ACTIVITY — Start at the top and transcribe every record through the final line exactly.

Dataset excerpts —
*** Begin section ***

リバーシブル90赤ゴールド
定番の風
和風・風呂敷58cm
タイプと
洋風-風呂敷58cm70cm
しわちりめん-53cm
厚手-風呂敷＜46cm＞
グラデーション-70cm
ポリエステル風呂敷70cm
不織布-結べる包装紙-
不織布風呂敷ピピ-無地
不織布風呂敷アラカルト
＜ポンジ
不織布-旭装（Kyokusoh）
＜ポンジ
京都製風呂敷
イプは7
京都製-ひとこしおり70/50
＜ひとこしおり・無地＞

*** End section ***

OUTPUT —
リバーシブル90赤ゴールド
定番の風
和風・風呂敷58cm
タイプと
洋風-風呂敷58cm70cm
しわちりめん-53cm
厚手-風呂敷＜46cm＞
グラデーション-70cm
ポリエステル風呂敷70cm
不織布-結べる包装紙-
不織布風呂敷ピピ-無地
不織布風呂敷アラカルト
＜ポンジ
不織布-旭装（Kyokusoh）
＜ポンジ
京都製風呂敷
イプは7
京都製-ひとこしおり70/50
＜ひとこしおり・無地＞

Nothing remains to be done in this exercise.